[Start of Attachment]
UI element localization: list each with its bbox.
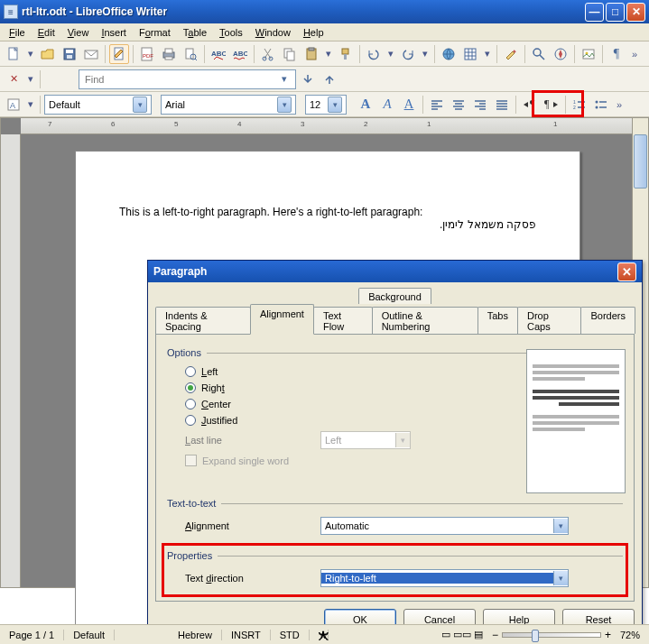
find-next-button[interactable] <box>298 69 318 89</box>
window-close-button[interactable]: ✕ <box>626 3 645 22</box>
paste-button[interactable] <box>301 44 321 64</box>
bold-button[interactable]: A <box>356 95 375 115</box>
align-right-button[interactable] <box>470 95 490 115</box>
status-selection-mode[interactable]: STD <box>271 630 310 640</box>
pdf-button[interactable]: PDF <box>137 44 157 64</box>
status-page[interactable]: Page 1 / 1 <box>0 630 64 640</box>
table-button[interactable] <box>460 44 480 64</box>
menu-edit[interactable]: Edit <box>32 25 60 40</box>
styles-button[interactable]: A <box>4 95 23 115</box>
menu-view[interactable]: View <box>62 25 95 40</box>
new-button[interactable] <box>4 44 23 64</box>
status-modified-icon: 🞱 <box>310 630 329 640</box>
nonprinting-button[interactable]: ¶ <box>607 44 626 64</box>
standard-toolbar: ▾ PDF ABC ABC ▾ ▾ ▾ ▾ ¶ » <box>0 41 649 67</box>
find-history-dropdown[interactable]: ▾ <box>277 73 292 85</box>
scrollbar-thumb[interactable] <box>634 134 647 189</box>
table-dropdown[interactable]: ▾ <box>482 44 493 64</box>
paragraph-rtl[interactable]: פסקה משמאל לימין. <box>119 218 536 231</box>
svg-rect-21 <box>309 48 314 51</box>
find-input[interactable]: ▾ <box>79 69 296 89</box>
redo-button[interactable] <box>398 44 418 64</box>
find-replace-button[interactable] <box>529 44 549 64</box>
menu-table[interactable]: Table <box>178 25 212 40</box>
close-findbar-button[interactable]: ✕ <box>4 69 23 89</box>
svg-point-38 <box>596 106 598 108</box>
paragraph-style-combo[interactable]: Default▾ <box>44 95 152 115</box>
status-style[interactable]: Default <box>64 630 115 640</box>
status-language[interactable]: Hebrew <box>169 630 222 640</box>
dialog-titlebar[interactable]: Paragraph ✕ <box>148 261 642 282</box>
find-prev-button[interactable] <box>320 69 339 89</box>
findbar-dropdown[interactable]: ▾ <box>25 69 36 89</box>
align-justify-button[interactable] <box>492 95 512 115</box>
maximize-button[interactable]: □ <box>606 3 625 22</box>
paste-dropdown[interactable]: ▾ <box>323 44 334 64</box>
show-draw-button[interactable] <box>501 44 521 64</box>
italic-button[interactable]: A <box>377 95 397 115</box>
minimize-button[interactable]: ― <box>585 3 604 22</box>
tab-drop-caps[interactable]: Drop Caps <box>517 307 581 334</box>
align-center-button[interactable] <box>449 95 468 115</box>
preview-button[interactable] <box>181 44 200 64</box>
status-insert-mode[interactable]: INSRT <box>222 630 271 640</box>
menu-file[interactable]: File <box>4 25 31 40</box>
ltr-button[interactable]: ¶ <box>520 95 540 115</box>
paintbrush-button[interactable] <box>336 44 356 64</box>
autospell-button[interactable]: ABC <box>230 44 250 64</box>
tab-background[interactable]: Background <box>358 288 431 304</box>
paragraph-ltr[interactable]: This is a left-to-right paragraph. Here'… <box>119 206 536 218</box>
hyperlink-button[interactable] <box>439 44 459 64</box>
menu-format[interactable]: Format <box>134 25 176 40</box>
menu-help[interactable]: Help <box>298 25 329 40</box>
print-button[interactable] <box>159 44 179 64</box>
svg-rect-10 <box>165 57 172 60</box>
t2t-alignment-select[interactable]: Automatic▾ <box>320 517 569 535</box>
font-name-combo[interactable]: Arial▾ <box>161 95 296 115</box>
vertical-ruler[interactable] <box>1 134 21 587</box>
spelling-button[interactable]: ABC <box>209 44 228 64</box>
copy-button[interactable] <box>280 44 300 64</box>
formatting-toolbar: A ▾ Default▾ Arial▾ 12▾ A A A ¶ ¶ 12 » <box>0 92 649 117</box>
find-input-field[interactable] <box>83 73 277 86</box>
extra-dropdown[interactable]: » <box>628 44 641 64</box>
cut-button[interactable] <box>258 44 278 64</box>
save-button[interactable] <box>60 44 79 64</box>
new-dropdown[interactable]: ▾ <box>25 44 36 64</box>
edit-doc-button[interactable] <box>109 44 129 64</box>
tab-borders[interactable]: Borders <box>580 307 635 334</box>
font-size-combo[interactable]: 12▾ <box>305 95 347 115</box>
email-button[interactable] <box>81 44 101 64</box>
tab-alignment[interactable]: Alignment <box>250 304 314 335</box>
tab-text-flow[interactable]: Text Flow <box>313 307 373 334</box>
window-title: rtl-ltr.odt - LibreOffice Writer <box>22 5 583 18</box>
zoom-slider[interactable] <box>502 632 601 638</box>
status-view-layout[interactable]: ▭ ▭▭ ▤ <box>432 629 492 640</box>
svg-rect-19 <box>287 51 294 60</box>
align-left-button[interactable] <box>427 95 447 115</box>
text-direction-select[interactable]: Right-to-left▾ <box>320 569 569 587</box>
horizontal-ruler[interactable]: 7 6 5 4 3 2 1 1 <box>21 118 632 134</box>
tab-tabs[interactable]: Tabs <box>477 307 518 334</box>
menu-tools[interactable]: Tools <box>214 25 248 40</box>
menu-window[interactable]: Window <box>250 25 296 40</box>
undo-button[interactable] <box>364 44 384 64</box>
open-button[interactable] <box>38 44 58 64</box>
menu-insert[interactable]: Insert <box>96 25 132 40</box>
format-dropdown[interactable]: » <box>613 95 626 115</box>
undo-dropdown[interactable]: ▾ <box>385 44 396 64</box>
bullet-list-button[interactable] <box>591 95 611 115</box>
document-icon: ≡ <box>4 5 18 19</box>
dialog-tabs: Background Indents & Spacing Alignment T… <box>155 288 635 335</box>
tab-indents-spacing[interactable]: Indents & Spacing <box>155 307 251 334</box>
rtl-button[interactable]: ¶ <box>542 95 561 115</box>
underline-button[interactable]: A <box>399 95 419 115</box>
gallery-button[interactable] <box>579 44 598 64</box>
redo-dropdown[interactable]: ▾ <box>420 44 431 64</box>
status-zoom[interactable]: 72% <box>611 630 649 640</box>
dialog-close-button[interactable]: ✕ <box>617 262 636 281</box>
numbered-list-button[interactable]: 12 <box>570 95 589 115</box>
tab-outline-numbering[interactable]: Outline & Numbering <box>372 307 478 334</box>
navigator-button[interactable] <box>551 44 570 64</box>
styles-dropdown[interactable]: ▾ <box>25 95 36 115</box>
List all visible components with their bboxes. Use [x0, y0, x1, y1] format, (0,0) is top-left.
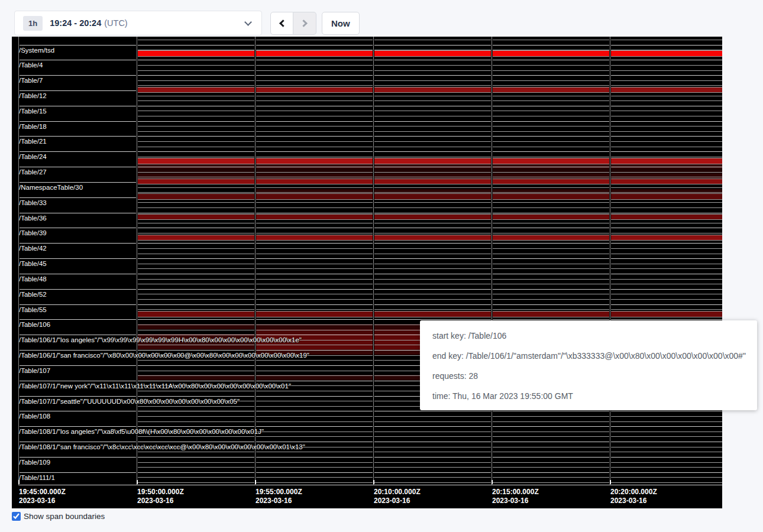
[End of Attachment]
Exercise ->
Where a line in the records above includes the string "zoom", show it.

Answer for the task ->
zoom-slider[interactable] <box>502 632 601 638</box>
status-zoom[interactable]: 72% <box>611 630 649 640</box>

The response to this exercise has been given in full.